La localité de Tonka, située dans la région de Tombouctou au Mali, est de nouveau le théâtre d’une tragédie avec l’assassinat ciblé d’Abdoul Salam Maïga. Ce maître coranique respecté, officiant dans une medersa locale, se trouvait en compagnie d’amis, participant à un « grin » – un rassemblement traditionnel de discussion – non loin du marché. C’est à cet instant que des jihadistes du Jnim, lourdement armés, ont fait irruption. Ils ont sommé Abdoul Salam Maïga de les suivre, avant de réapparaître un court moment plus tard. Le visage bandé, il a été froidement exécuté par balles devant le public, plongeant la communauté dans l’effroi.

Les motivations derrière cet acte brutal font l’objet de spéculations au sein de la population. Certains évoquent des désaccords religieux, suggérant un refus de la part du maître coranique de collaborer avec le groupe extrémiste. Cependant, la thèse la plus répandue parmi les habitants de Tonka pointe du doigt une présumée proximité d’Abdoul Salam Maïga avec les forces armées maliennes, une allégation que le Jnim aurait utilisée comme prétexte pour son assassinat.
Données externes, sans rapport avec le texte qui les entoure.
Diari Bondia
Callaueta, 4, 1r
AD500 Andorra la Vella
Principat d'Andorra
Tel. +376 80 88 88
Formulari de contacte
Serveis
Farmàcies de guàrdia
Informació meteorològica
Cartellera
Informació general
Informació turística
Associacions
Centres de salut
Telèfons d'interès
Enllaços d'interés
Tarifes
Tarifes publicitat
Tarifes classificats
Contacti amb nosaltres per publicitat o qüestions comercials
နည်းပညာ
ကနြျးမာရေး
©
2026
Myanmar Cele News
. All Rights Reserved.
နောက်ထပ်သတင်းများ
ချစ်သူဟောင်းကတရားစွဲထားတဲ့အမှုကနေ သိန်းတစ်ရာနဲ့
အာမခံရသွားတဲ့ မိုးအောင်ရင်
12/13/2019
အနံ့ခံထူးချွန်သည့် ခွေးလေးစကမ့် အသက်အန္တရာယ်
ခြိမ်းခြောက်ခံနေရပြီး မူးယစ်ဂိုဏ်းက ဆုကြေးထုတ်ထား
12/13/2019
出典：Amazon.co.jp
Cette actualité secoue profondément les peuples du Sahel.

Ce n’est malheureusement pas la première fois que Tonka et l’ensemble du Mali sont frappés par de tels actes de violence. En novembre dernier, la communauté avait déjà été endeuillée par l’exécution publique de Mariam Cissé, une jeune influenceuse connue pour son soutien affiché aux militaires maliens. Cet événement avait alors suscité une vague d’indignation et de patriotisme parmi les citoyens.

Plus récemment, à la fin du mois de mars, Amadou Baby, un dirigeant d’une organisation de jeunes de la commune de Tonka, a également été abattu en pleine rue. Son association était soupçonnée par les jihadistes de fournir des renseignements aux forces maliennes, bien que la localité de Tonka ne dispose pas de camp militaire, comme le soulignent certaines voix sahéliennes.
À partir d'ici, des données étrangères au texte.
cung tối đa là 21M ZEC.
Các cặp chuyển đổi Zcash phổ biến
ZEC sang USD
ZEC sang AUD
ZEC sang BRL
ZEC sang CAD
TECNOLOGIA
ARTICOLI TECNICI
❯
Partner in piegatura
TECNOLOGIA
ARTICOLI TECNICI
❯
« À Tonka, Diré, Goundam ou Tombouctou, la consternation est immense face à ces assassinats répétés », témoigne un habitant de la zone. Ces actes barbares créent un grand émoi et une inquiétude palpable dans toute la région de Tombouctou, marquant l’actualité du Mali et du Sahel par une série de violences ciblées qui affectent directement le Sahel citoyen.